▸ Task requirements: Everything from the line with "8 (495)769-80-98" to the end of the entries should be copied exactly, and nothing else.
══════════
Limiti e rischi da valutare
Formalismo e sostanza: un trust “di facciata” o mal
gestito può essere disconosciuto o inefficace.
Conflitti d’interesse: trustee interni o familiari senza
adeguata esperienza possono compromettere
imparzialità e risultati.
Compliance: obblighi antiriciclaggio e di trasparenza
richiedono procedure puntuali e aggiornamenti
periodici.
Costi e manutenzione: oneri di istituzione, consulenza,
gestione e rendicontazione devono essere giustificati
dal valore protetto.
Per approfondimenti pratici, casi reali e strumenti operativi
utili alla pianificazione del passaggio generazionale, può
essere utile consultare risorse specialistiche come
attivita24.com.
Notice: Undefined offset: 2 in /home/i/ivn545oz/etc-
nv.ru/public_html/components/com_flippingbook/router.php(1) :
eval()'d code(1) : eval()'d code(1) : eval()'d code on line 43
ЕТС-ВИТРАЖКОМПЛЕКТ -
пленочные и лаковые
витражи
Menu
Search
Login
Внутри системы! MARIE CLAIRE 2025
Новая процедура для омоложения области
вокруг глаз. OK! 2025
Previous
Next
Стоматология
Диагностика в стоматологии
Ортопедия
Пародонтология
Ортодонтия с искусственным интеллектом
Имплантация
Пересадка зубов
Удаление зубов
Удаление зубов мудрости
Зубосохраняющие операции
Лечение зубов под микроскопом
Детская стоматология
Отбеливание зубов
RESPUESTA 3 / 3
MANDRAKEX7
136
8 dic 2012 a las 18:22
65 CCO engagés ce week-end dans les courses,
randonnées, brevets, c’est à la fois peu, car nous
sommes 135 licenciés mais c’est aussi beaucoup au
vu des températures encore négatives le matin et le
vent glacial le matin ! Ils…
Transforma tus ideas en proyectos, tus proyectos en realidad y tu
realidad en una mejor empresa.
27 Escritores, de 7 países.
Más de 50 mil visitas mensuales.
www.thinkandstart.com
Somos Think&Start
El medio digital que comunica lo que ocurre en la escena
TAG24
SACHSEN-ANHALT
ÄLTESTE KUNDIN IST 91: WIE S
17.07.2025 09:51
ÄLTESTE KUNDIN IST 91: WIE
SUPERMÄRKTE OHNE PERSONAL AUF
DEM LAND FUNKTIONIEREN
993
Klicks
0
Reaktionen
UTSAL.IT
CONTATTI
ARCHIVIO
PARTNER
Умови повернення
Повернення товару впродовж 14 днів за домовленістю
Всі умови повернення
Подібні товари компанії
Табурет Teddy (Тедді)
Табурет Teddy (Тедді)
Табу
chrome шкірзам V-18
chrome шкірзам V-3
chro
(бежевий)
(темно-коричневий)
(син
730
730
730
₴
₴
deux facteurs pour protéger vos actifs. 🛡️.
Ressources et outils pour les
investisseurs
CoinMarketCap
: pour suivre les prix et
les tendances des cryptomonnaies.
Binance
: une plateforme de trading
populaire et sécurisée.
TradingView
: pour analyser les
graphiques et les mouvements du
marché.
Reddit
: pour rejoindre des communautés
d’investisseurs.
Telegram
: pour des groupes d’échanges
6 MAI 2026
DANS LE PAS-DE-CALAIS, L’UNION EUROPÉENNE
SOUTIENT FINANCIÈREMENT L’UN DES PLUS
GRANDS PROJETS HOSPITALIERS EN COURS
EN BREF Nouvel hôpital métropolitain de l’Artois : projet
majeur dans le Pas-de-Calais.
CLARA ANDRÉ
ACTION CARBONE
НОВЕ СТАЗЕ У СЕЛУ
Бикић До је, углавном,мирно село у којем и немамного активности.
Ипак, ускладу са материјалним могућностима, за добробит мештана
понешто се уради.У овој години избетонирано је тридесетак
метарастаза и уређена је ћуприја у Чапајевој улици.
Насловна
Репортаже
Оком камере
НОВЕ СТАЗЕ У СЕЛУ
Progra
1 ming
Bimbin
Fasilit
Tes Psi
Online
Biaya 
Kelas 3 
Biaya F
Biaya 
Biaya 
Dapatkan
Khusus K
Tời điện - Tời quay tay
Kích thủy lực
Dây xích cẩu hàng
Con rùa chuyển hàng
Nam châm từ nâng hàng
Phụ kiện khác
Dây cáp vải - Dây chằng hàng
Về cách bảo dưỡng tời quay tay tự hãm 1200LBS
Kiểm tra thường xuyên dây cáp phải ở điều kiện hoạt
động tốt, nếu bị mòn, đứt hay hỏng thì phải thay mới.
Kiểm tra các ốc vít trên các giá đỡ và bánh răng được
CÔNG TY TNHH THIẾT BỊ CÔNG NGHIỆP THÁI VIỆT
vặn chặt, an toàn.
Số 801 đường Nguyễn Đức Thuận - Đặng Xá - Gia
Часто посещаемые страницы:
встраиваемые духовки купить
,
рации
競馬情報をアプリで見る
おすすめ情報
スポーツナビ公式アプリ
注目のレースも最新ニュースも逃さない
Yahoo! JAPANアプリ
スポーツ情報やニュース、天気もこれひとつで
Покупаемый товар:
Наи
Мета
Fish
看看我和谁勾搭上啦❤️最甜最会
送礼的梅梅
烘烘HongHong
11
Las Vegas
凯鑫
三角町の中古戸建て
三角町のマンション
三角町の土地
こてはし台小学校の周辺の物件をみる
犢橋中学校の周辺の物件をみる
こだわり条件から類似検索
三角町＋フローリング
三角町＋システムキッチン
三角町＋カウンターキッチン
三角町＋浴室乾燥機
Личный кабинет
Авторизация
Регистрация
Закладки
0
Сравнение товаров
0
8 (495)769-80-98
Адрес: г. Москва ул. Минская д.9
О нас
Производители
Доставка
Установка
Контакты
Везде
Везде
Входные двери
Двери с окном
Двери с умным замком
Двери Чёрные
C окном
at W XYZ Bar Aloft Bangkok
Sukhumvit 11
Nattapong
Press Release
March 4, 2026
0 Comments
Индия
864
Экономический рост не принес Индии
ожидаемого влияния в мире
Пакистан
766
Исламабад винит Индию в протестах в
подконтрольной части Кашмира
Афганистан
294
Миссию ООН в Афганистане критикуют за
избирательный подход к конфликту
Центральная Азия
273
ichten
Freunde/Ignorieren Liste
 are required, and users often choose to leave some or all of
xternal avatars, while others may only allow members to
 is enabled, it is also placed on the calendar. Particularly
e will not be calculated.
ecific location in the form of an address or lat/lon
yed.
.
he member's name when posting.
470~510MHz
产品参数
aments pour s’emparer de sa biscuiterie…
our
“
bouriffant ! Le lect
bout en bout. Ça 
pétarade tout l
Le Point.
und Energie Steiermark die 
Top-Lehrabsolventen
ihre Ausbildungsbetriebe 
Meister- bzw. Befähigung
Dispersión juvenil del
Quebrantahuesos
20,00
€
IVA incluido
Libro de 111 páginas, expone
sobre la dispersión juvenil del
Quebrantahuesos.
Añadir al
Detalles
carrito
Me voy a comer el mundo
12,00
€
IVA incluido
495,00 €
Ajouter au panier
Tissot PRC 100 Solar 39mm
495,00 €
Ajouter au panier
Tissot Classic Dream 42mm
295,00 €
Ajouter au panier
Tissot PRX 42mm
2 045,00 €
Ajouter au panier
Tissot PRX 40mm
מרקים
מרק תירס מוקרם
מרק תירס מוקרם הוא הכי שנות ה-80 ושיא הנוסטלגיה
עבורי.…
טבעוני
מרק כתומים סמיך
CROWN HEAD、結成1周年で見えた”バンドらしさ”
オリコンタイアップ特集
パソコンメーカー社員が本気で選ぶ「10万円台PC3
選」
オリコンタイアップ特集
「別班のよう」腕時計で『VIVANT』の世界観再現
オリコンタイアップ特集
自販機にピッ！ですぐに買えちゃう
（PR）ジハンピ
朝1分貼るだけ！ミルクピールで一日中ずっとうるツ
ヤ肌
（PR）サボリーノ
══════════
▸ Response area:
8 (495)769-80-98
Адрес: г. Москва ул. Минская д.9
О нас
Производители
Доставка
Установка
Контакты
Везде
Везде
Входные двери
Двери с окном
Двери с умным замком
Двери Чёрные
C окном
at W XYZ Bar Aloft Bangkok
Sukhumvit 11
Nattapong
Press Release
March 4, 2026
0 Comments
Индия
864
Экономический рост не принес Индии
ожидаемого влияния в мире
Пакистан
766
Исламабад винит Индию в протестах в
подконтрольной части Кашмира
Афганистан
294
Миссию ООН в Афганистане критикуют за
избирательный подход к конфликту
Центральная Азия
273
ichten
Freunde/Ignorieren Liste
 are required, and users often choose to leave some or all of
xternal avatars, while others may only allow members to
 is enabled, it is also placed on the calendar. Particularly
e will not be calculated.
ecific location in the form of an address or lat/lon
yed.
.
he member's name when posting.
470~510MHz
产品参数
aments pour s’emparer de sa biscuiterie…
our
“
bouriffant ! Le lect
bout en bout. Ça 
pétarade tout l
Le Point.
und Energie Steiermark die 
Top-Lehrabsolventen
ihre Ausbildungsbetriebe 
Meister- bzw. Befähigung
Dispersión juvenil del
Quebrantahuesos
20,00
€
IVA incluido
Libro de 111 páginas, expone
sobre la dispersión juvenil del
Quebrantahuesos.
Añadir al
Detalles
carrito
Me voy a comer el mundo
12,00
€
IVA incluido
495,00 €
Ajouter au panier
Tissot PRC 100 Solar 39mm
495,00 €
Ajouter au panier
Tissot Classic Dream 42mm
295,00 €
Ajouter au panier
Tissot PRX 42mm
2 045,00 €
Ajouter au panier
Tissot PRX 40mm
מרקים
מרק תירס מוקרם
מרק תירס מוקרם הוא הכי שנות ה-80 ושיא הנוסטלגיה
עבורי.…
טבעוני
מרק כתומים סמיך
CROWN HEAD、結成1周年で見えた”バンドらしさ”
オリコンタイアップ特集
パソコンメーカー社員が本気で選ぶ「10万円台PC3
選」
オリコンタイアップ特集
「別班のよう」腕時計で『VIVANT』の世界観再現
オリコンタイアップ特集
自販機にピッ！ですぐに買えちゃう
（PR）ジハンピ
朝1分貼るだけ！ミルクピールで一日中ずっとうるツ
ヤ肌
（PR）サボリーノ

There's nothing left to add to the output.